As mentioned, both headline and core CPI printed cooler than expected in October, on both a YoY, and MoM, basis. Headline inflation rose 3.2% from a year prior, while remaining flat on a monthly basis. Removing the volatile food and energy components, core CPI slowed to an annual pace of 4.0% last month, rising just 0.2% from a month prior.
While a significant degree of the decline in headline inflation owes to energy prices – gasoline fell around 7% MoM – the fall in core inflation does provide cause for optimism. Core goods inflation, for instance, has now all-but-disappeared, while the decline in core prices came despite a change to the calculation of the healthcare component of the index, which should provide an upside impetus to the measure for around the next 6 months.
Though the FOMC tend to focus more on PCE than CPI, which will be released in a couple of weeks, the CPI report did include a measure that many on the Committee, including Chair Powell, watch closely. The so-called ‘supercore’ measure, which provides a read on services inflation excluding energy and housing costs, rose just 0.2% MoM, a sharp deceleration from the 0.6% rise seen in September, and the slowest monthly increase since July.
This was, then, indisputably, a dovish inflation report. Unsurprisingly, markets reacted in an aggressive fashion to reprice the data, pricing out all but the slightest change of the FOMC raising rates further, with the data making it almost certain that the Fed’s final hike of the cycle came at the July meeting.
Money markets also brought forward their expectations of when policy may begin to be loosened, with OIS now seeing the first rate cut taking place in June 2024, from July prior to the data, while also pricing around 100bp of further easing by the end of next year.

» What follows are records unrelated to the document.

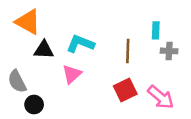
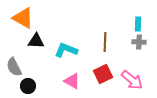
cyan rectangle: (156, 30) -> (138, 24), moved
cyan L-shape: (80, 44) -> (66, 50), moved
pink triangle: (72, 74) -> (72, 81), moved, turned -48

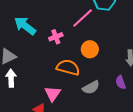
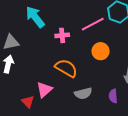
orange circle: (90, 49) -> (101, 51), moved

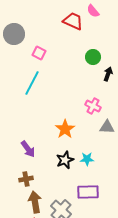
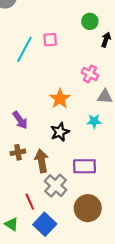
pink square: (39, 53) -> (50, 40), moved, turned -32
cyan star: (87, 159) -> (94, 121), moved
brown arrow: (35, 202) -> (42, 161), moved

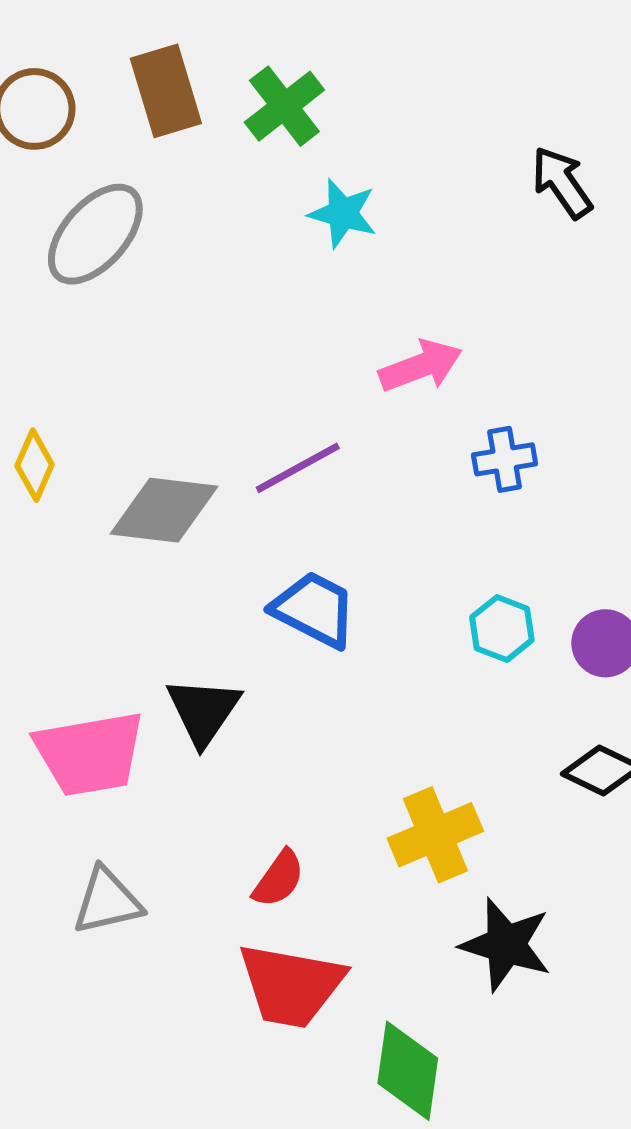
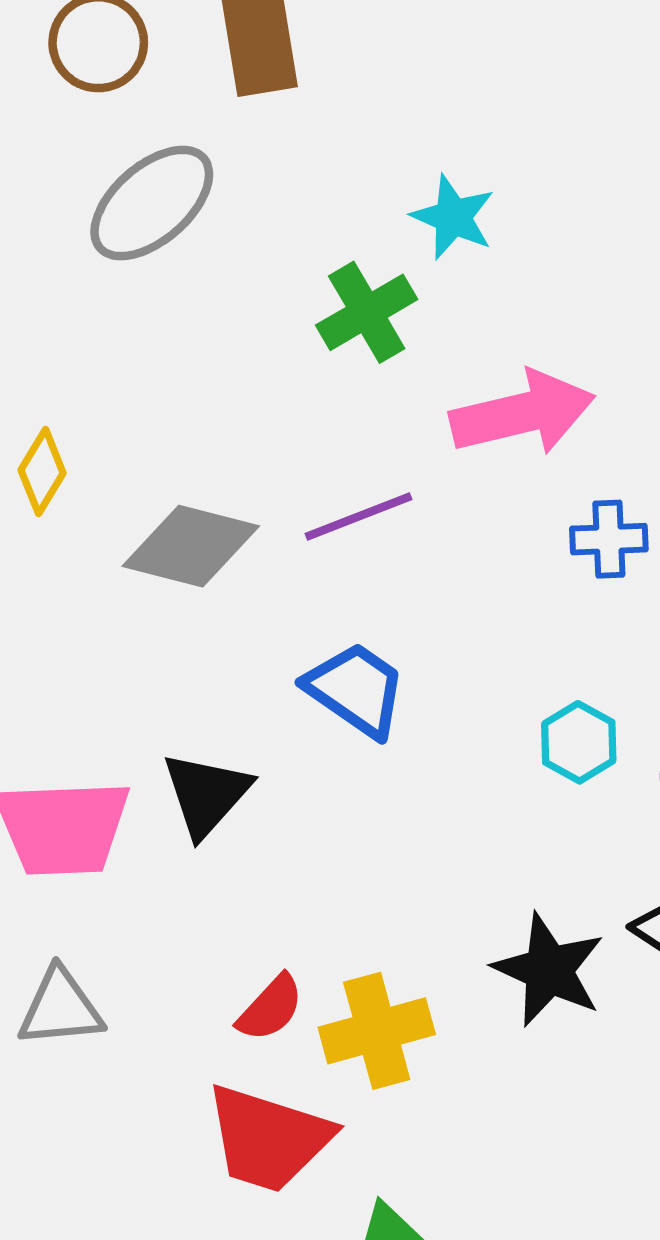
green cross: (284, 106) -> (367, 312), moved
pink arrow: (421, 366) -> (523, 413), size x1.4
yellow cross: (435, 835) -> (377, 1031), moved
black star: (506, 945) -> (549, 970), moved

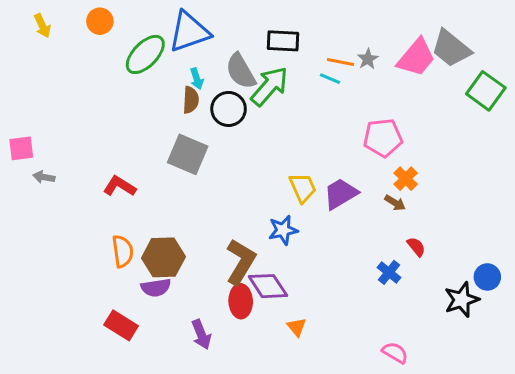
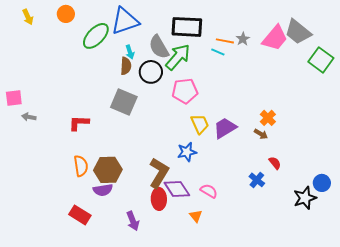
black rectangle: (283, 41) -> (187, 27), size x1.4
pink pentagon: (383, 138) -> (185, 91), moved
red L-shape: (120, 186) -> (79, 123), turned -30
pink semicircle: (395, 353) -> (209, 191), moved

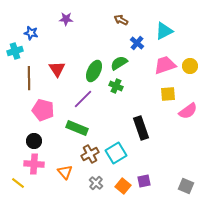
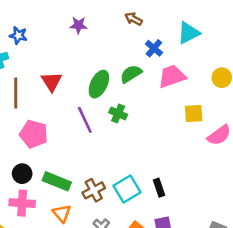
purple star: (66, 19) -> (78, 25), moved
pink trapezoid: (165, 65) -> (172, 76), moved
green cross: (116, 86) -> (118, 113), moved
purple line: (83, 99) -> (85, 120), turned -70
green rectangle: (77, 128) -> (57, 181), moved
black rectangle: (141, 128) -> (159, 188), moved, size x0.6

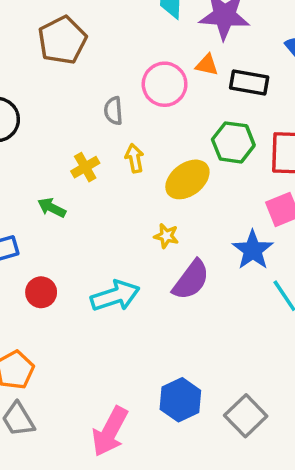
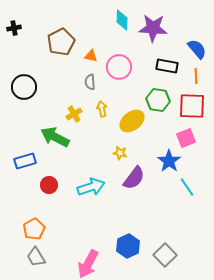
orange triangle: (207, 65) -> (91, 56), moved
green arrow: (52, 208) -> (55, 137), size x1.8

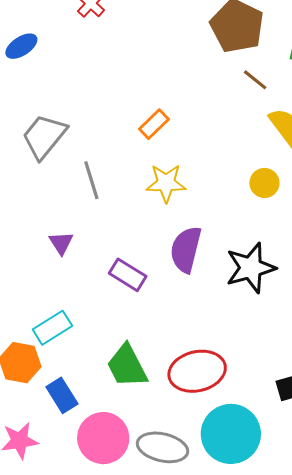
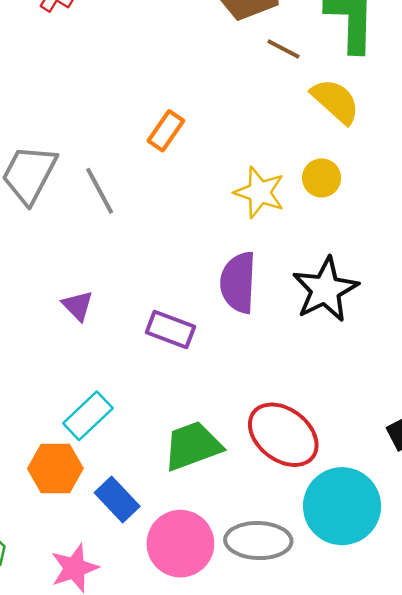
gray line: (91, 180) -> (100, 191), moved
yellow star: (166, 183) -> (260, 192), moved, turned 30
green trapezoid: (127, 366) -> (193, 446), turned 108
red ellipse: (197, 371) -> (283, 435), turned 62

Such a pace, however, appears out of step with what the FOMC have signalled, not only via the September ‘dot plot’, but also in recent speeches, which have re-emphasised the ‘higher for longer’ policy stance in an attempt to keep financial conditions relatively tight. Though the December statement will presumably be revised to nod towards the tightening cycle having been concluded, it still seems rather too premature for policymakers to be making any noises about cuts.
Nevertheless, financial markets aren’t waiting for confirmation that the Fed are done before pricing such a scenario, as the reaction to October’s CPI print showed. Treasuries rallied significantly in the aftermath of the data, with the curve bull steepening, as yields from 2-10 year tenors fell at least 15bp on the day, taking the benchmark 10-year yield back below the 4.50% handle, over 50bp below the cycle highs seen towards the middle of last month. Bond bulls look to be back in control, with any signs of softness in upcoming activity data – with retail sales and industrial production due later this week – likely to further embolden buyers.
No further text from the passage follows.